This feeling is foreign to me. I haven’t spent enough time with it over the years to discern it, to define it. The distractions of a noise-doused life of busyness and what’s-next anticipation easily hide its soft footsteps through my soul. But loneliness lurks.
I think that I could have predicted most of my feelings. Most of my experiences. Care-taking is not new to humanity. In fact, all of us will either die unexpectedly, give care, or be taken care of (or all of the above.) That’s pretty much the options. Which makes care-taking a nearly universal human experience. Not to mention, if you were ever a baby, you were cared for. I think that about covers it.
But this feeling isn’t one that I know how to contend with. It’s almost unidentifiable for me. Just an empty, unbelonging. By the way, I only try to write about this season because I want to remember it. I have belonged and I will belong again. The again will be sweeter because the unbelonging is recognized and real. I suppose there’s a similar emotion to empty-nesters. A recalibration of relationships. And this wouldn’t be so hard if the past wouldn’t have been so satisfying. There was never a moment of our marriage that I felt empty, displaced, or unseen. Now, I embody them.
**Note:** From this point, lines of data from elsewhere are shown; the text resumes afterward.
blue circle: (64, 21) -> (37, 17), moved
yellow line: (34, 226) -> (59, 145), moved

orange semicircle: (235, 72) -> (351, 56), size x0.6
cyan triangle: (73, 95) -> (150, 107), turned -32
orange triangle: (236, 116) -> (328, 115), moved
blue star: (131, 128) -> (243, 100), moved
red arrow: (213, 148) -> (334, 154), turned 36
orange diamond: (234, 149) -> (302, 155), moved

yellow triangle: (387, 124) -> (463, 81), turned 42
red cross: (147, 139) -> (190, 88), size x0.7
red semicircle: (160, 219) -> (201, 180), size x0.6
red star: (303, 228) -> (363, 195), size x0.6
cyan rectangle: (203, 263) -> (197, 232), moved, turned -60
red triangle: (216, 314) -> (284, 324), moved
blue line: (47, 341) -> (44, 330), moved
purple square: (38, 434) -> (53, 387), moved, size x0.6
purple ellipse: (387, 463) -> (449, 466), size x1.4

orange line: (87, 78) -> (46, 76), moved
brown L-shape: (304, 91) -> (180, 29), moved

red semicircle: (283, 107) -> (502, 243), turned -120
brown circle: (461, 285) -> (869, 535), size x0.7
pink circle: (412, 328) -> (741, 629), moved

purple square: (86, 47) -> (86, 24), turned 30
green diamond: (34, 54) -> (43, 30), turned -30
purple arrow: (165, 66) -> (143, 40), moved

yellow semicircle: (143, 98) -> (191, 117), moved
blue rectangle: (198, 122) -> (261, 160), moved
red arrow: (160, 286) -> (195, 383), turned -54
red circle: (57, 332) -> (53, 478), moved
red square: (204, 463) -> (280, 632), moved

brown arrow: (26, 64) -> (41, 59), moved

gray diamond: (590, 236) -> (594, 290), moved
My life is not absent of love and attentiveness. I am surrounded by family, friends, those who minister and need ministry. Yet, lately, this unbelonging echo chamber stifles any contentedness of companionship that tries to reinforce kinship. It’s odd to know one thing and to feel another. To logic one, and emote the opposite.
In some ways it’s less about loneliness and more about discovering a new identity. I lay in the beds with my kids at night and talk about love. I sit at the dinner table with my family and inhale life. I share meals, conversations, board games, concerts, car rides, movies, ministry, and being. This dis-ease is confusing. I am not alone. Just lonely.